= House of Assembly Channel (Newfoundland) =

Cable television channel in Newfoundland and Labrador

The House of Assembly Channel is a cable television channel broadcast throughout much of Newfoundland and Labrador, exclusively on cable. The channel first signed on the air on November 17, 2001.

==Programming==
The House of Assembly Channel broadcasts daily legislative proceedings from Newfoundland and Labrador whenever the House is sitting, as well as Saturday night Memorial University of Newfoundland Sea-Hawks men's and women's basketball home games, and any special programming produced by Memorial University of Newfoundland or Rogers TV and EastLink Television.

==First broadcast==
Because the fall sitting of the House of Assembly did not take place until November 19, the first program to be broadcast was on November 17 when the Memorial University Sea-Hawks basketball teams played their first home game of the season against the Dalhousie Tigers.

==Regional carriage==

The following is a list of communities in Newfoundland and Labrador that receive the House of Assembly Channel on Rogers Cable:

- Botwood: 9
- Burnt Islands: 27
- Carmanville: 25
- Corner Brook: 62
- Deer Lake: 12
- Gander: 60
- Grand Falls-Windsor: 60
- Isle aux Morts: 26
- Musgrave Harbour: 25
- New-Wes-Valley: 26
- Pasadena: 62
- Port aux Basques: 21
- Rose Blanche: 26
- St.
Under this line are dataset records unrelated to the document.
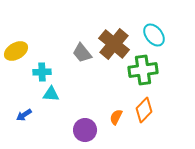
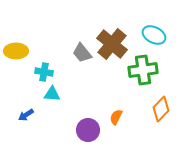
cyan ellipse: rotated 25 degrees counterclockwise
brown cross: moved 2 px left
yellow ellipse: rotated 30 degrees clockwise
cyan cross: moved 2 px right; rotated 12 degrees clockwise
cyan triangle: moved 1 px right
orange diamond: moved 17 px right, 1 px up
blue arrow: moved 2 px right
purple circle: moved 3 px right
John's: 61
- Witless Bay: 24

The following is a list of communities in Newfoundland and Labrador that receive the House of Assembly Channel on EastLink:

- Adam's Cove: 14
- Admirals Beach: 26
- Aguathuna: 4
- Anchor Point: 33
- Appleton: 16
- Aquaforte: 35
- Argentia: 37
- Arnold's Cove: 36
- Aspen Cove: 26
- Avondale: 14
- Bacon Cove: 14
- Badger: 33
- Baie Verte: 37
- Baine Harbour: 30
- Bareneed: 14
- Barr'd Island: 37
- Bauline: 30
- Bay d'Espoir: 35
- Bay de Verde: 14
- Bay l'Argent: 39
- Bay Roberts: 77
- Hampden/Bayside: 31
- Baytona: 27
- Bayview: 45
- The Beaches: 31
- Beachside: 27
- Bear Cove: 33
- Beau Bois: 14
- Belleoram: 28
- Bellevue: 28
- Benoit's Cove: 37
- Birchy Bay: 28
- Brigus: 14
- Calvert: 35
- Cape Broyle: 30
- Cape Ray: 26
- Clarenville: 53
- Codroy: 28
- Conception Harbour: 14
- Flat Bay: 27
- Grand Bank: 37
- Goose Bay: 21
- Harbour Grace: 61
- Hant's Harbour: 14
- Harbour Breton: 36
- New Chelsea: 14
- New Melbourne: 14
- Brownsdale: 14
- Sibley's Cove: 14
- Lead Cove: 14
- Harbour Main: 14
- Holyrood: 14
- Jeffrey's: 33
- Lewisporte: 45
- Lower Island Cove: 14
- Mainland: 28
- Marches Point: 34
- Margaree: 28
- Marystown: 14
- Placentia: 37
- Riverhead: 27
- Springdale: 45
- St. Anthony: 38
- St. David's: 26
- St. George's: 36
- Stephenville: 4
- Twillingate: 45

In Labrador City and Wabush, the Community Recreation Rebroadcasting Service carries the House of Assembly Channel on channel 18.